An unexpected downtime of critical Amazon cloud services caused disruptions to several services earlier this week. It affected a large number of web sites including some of the big names like Spotify, Slack, Netflix, Pinterest, Trello, Buzzfeed and IFTTT. Ironically, the web site used to check whether other web sites are down – isitdownrightnow, also went down.
Amazon dug into the matter, and the root cause was identified as being the execution of a wrong command. The employee who worked in Amazon S3 services team was doing a regular debugging program, trying to identify the reason behind the slow response rate of S3 billing services.
What he wanted to do was to actually slow down few number of servers that handled the S3 billing process, but a typological error while entering the command resulted in the entire ruckus.

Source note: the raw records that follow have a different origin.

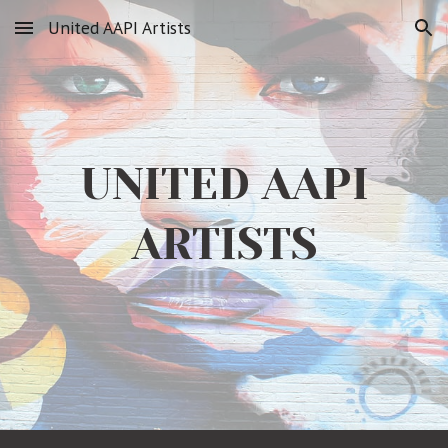
United AAPI Artists
Skip to main content
Skip to navigation
UNITED AAPI
ARTISTS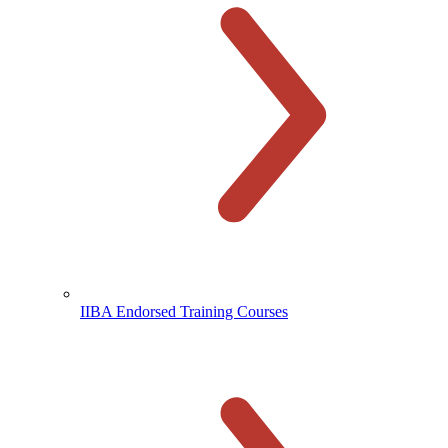
IIBA Endorsed Training Courses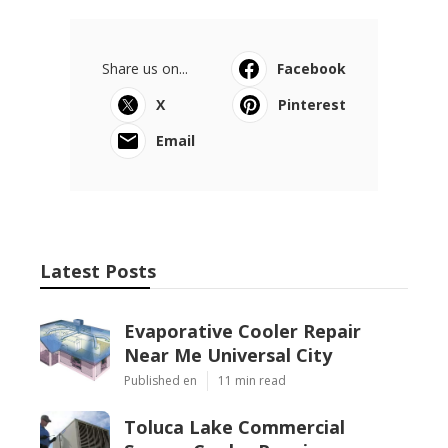
Share us on...
Facebook
X
Pinterest
Email
Latest Posts
Evaporative Cooler Repair
Near Me Universal City
Published en
11 min read
Toluca Lake Commercial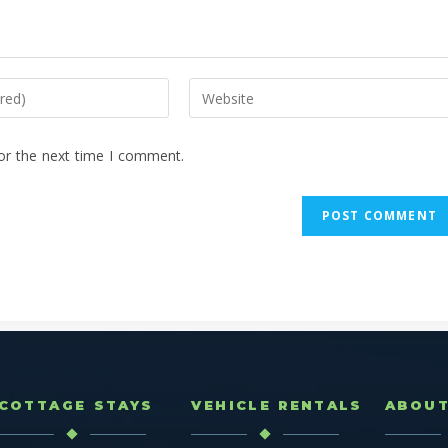
or the next time I comment.
COTTAGE STAYS
VEHICLE RENTALS
ABOU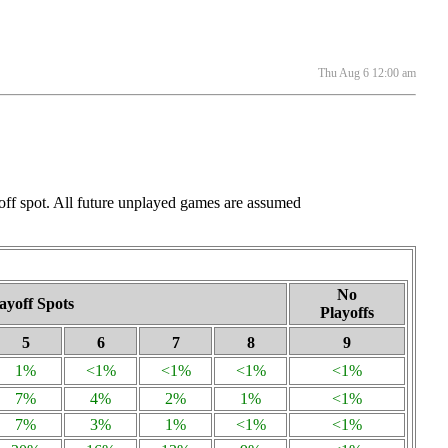
Thu Aug 6 12:00 am
ayoff spot. All future unplayed games are assumed
No
ayoff Spots
Playoffs
5
6
7
8
9
1%
<1%
<1%
<1%
<1%
7%
4%
2%
1%
<1%
7%
3%
1%
<1%
<1%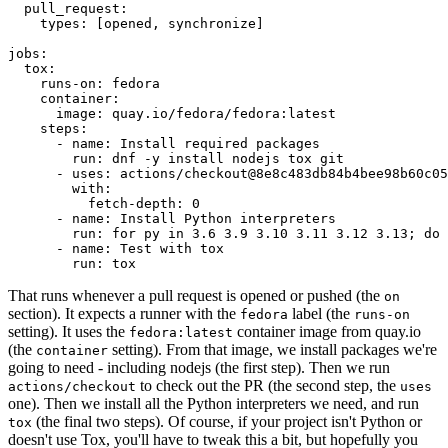
pull_request
:
types
:
[
opened
,
synchronize
]
jobs
:
tox
:
runs-on
:
fedora
container
:
image
:
quay.io/fedora/fedora:latest
steps
:
-
name
:
Install required packages
run
:
dnf -y install nodejs tox git
-
uses
:
actions/checkout@8e8c483db84b4bee98b60c05
with
:
fetch-depth
:
0
-
name
:
Install Python interpreters
run
:
for py in 3.6 3.9 3.10 3.11 3.12 3.13; do 
-
name
:
Test with tox
run
:
tox
That runs whenever a pull request is opened or pushed (the
on
section). It expects a runner with the
label (the
fedora
runs-on
setting). It uses the
container image from quay.io
fedora:latest
(the
setting). From that image, we install packages we're
container
going to need - including nodejs (the first step). Then we run
to check out the PR (the second step, the
actions/checkout
uses
one). Then we install all the Python interpreters we need, and run
(the final two steps). Of course, if your project isn't Python or
tox
doesn't use Tox, you'll have to tweak this a bit, but hopefully you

The index subsystem which was having all the metadata and tracked the objects in S3, went down. Complicating the situation further, the placement subsystem which depended on the index subsystem also went down.

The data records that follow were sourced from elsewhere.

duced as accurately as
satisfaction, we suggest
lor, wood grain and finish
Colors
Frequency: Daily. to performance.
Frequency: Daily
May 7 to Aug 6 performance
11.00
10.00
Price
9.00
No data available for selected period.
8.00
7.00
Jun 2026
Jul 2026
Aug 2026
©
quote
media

TAs a result, Amazon was no longer able to serve any API request from clients in the regions of Northern Virginia, designated as US-EAST-1. It took the company around four hours to get the system back and running.
The company has announced that it will take and is taking every possible step to prevent such mishaps in future.
Although capacity removal is an operational practice, but learning from this outage, they have modified the tool so that the capacity is removed gradually, and not too quickly, as happened in this case and has also restricted it to be removed below the set threshold. This means, even if in future such typo-errors occur, they will not be able to disrupt the services in a similar way.
It is also conducting a system audit to implement such safety checks for all its services. It will not only better the recovery time of important S3 systems, but will refactor parts of services in tiny cells to minimize the impact of such disruptions and better the recovery time. It also plans to further partition index subsystems later in the year.
Amazon lastly posted an apology for its customers, “Finally, we want to apologize for the impact this event caused for our customers. While we are proud of our long track record of availability with Amazon S3, we know how critical this service is to our customers, their applications and end users, and their businesses. We will do everything we can to learn from this event and use it to improve our availability even further.”